WHAT IS REQUIRED:
The records below must be copied in full; omit the images.

══ DATA ══

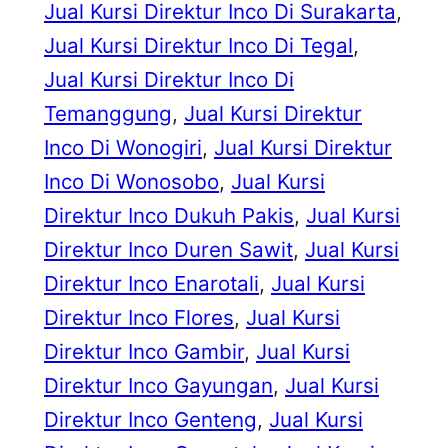
Jual Kursi Direktur Inco Di Surakarta
, 
Jual Kursi Direktur Inco Di Tegal
, 
Jual Kursi Direktur Inco Di
Temanggung
, 
Jual Kursi Direktur
Inco Di Wonogiri
, 
Jual Kursi Direktur
Inco Di Wonosobo
, 
Jual Kursi
Direktur Inco Dukuh Pakis
, 
Jual Kursi
Direktur Inco Duren Sawit
, 
Jual Kursi
Direktur Inco Enarotali
, 
Jual Kursi
Direktur Inco Flores
, 
Jual Kursi
Direktur Inco Gambir
, 
Jual Kursi
Direktur Inco Gayungan
, 
Jual Kursi
Direktur Inco Genteng
, 
Jual Kursi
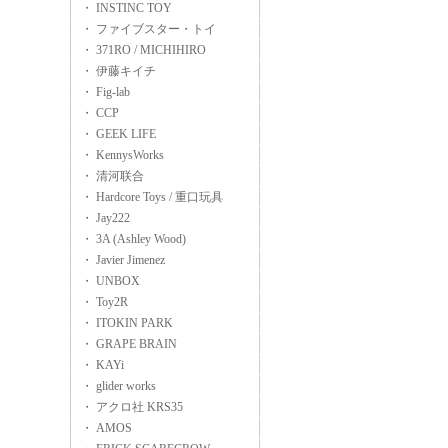
・ INSTINC TOY
・ ファイブスター・トイ
・ 371RO / MICHIHIRO
・ 伊藤キイチ
・ Fig-lab
・ CCP
・ GEEK LIFE
・ KennysWorks
・ 清河联合
・ Hardcore Toys / 重口玩具
・ Jay222
・ 3A (Ashley Wood)
・ Javier Jimenez
・ UNBOX
・ Toy2R
・ ITOKIN PARK
・ GRAPE BRAIN
・ KAYi
・ glider works
・ アクロ社 KRS35
・ AMOS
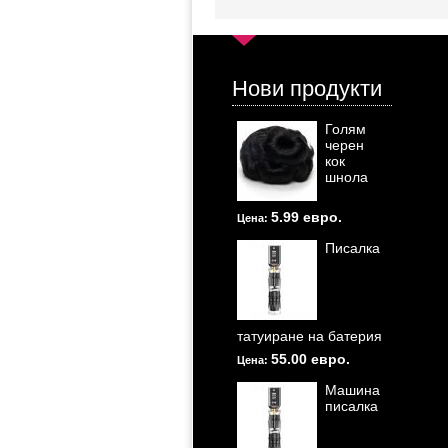
Нови продукти
Голям
черен
кок
шнола
5.99 евро.
Цена:
Писалка
татуиране на батерия
55.00 евро.
Цена:
Машина
писалка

═══

ANSWER SPACE:
Jual Kursi Direktur Inco Di Surakarta
, 
Jual Kursi Direktur Inco Di Tegal
, 
Jual Kursi Direktur Inco Di
Temanggung
, 
Jual Kursi Direktur
Inco Di Wonogiri
, 
Jual Kursi Direktur
Inco Di Wonosobo
, 
Jual Kursi
Direktur Inco Dukuh Pakis
, 
Jual Kursi
Direktur Inco Duren Sawit
, 
Jual Kursi
Direktur Inco Enarotali
, 
Jual Kursi
Direktur Inco Flores
, 
Jual Kursi
Direktur Inco Gambir
, 
Jual Kursi
Direktur Inco Gayungan
, 
Jual Kursi
Direktur Inco Genteng
, 
Jual Kursi
・ INSTINC TOY
・ ファイブスター・トイ
・ 371RO / MICHIHIRO
・ 伊藤キイチ
・ Fig-lab
・ CCP
・ GEEK LIFE
・ KennysWorks
・ 清河联合
・ Hardcore Toys / 重口玩具
・ Jay222
・ 3A (Ashley Wood)
・ Javier Jimenez
・ UNBOX
・ Toy2R
・ ITOKIN PARK
・ GRAPE BRAIN
・ KAYi
・ glider works
・ アクロ社 KRS35
・ AMOS
Нови продукти
Голям
черен
кок
шнола
5.99 евро.
Цена:
Писалка
татуиране на батерия
55.00 евро.
Цена:
Машина
писалка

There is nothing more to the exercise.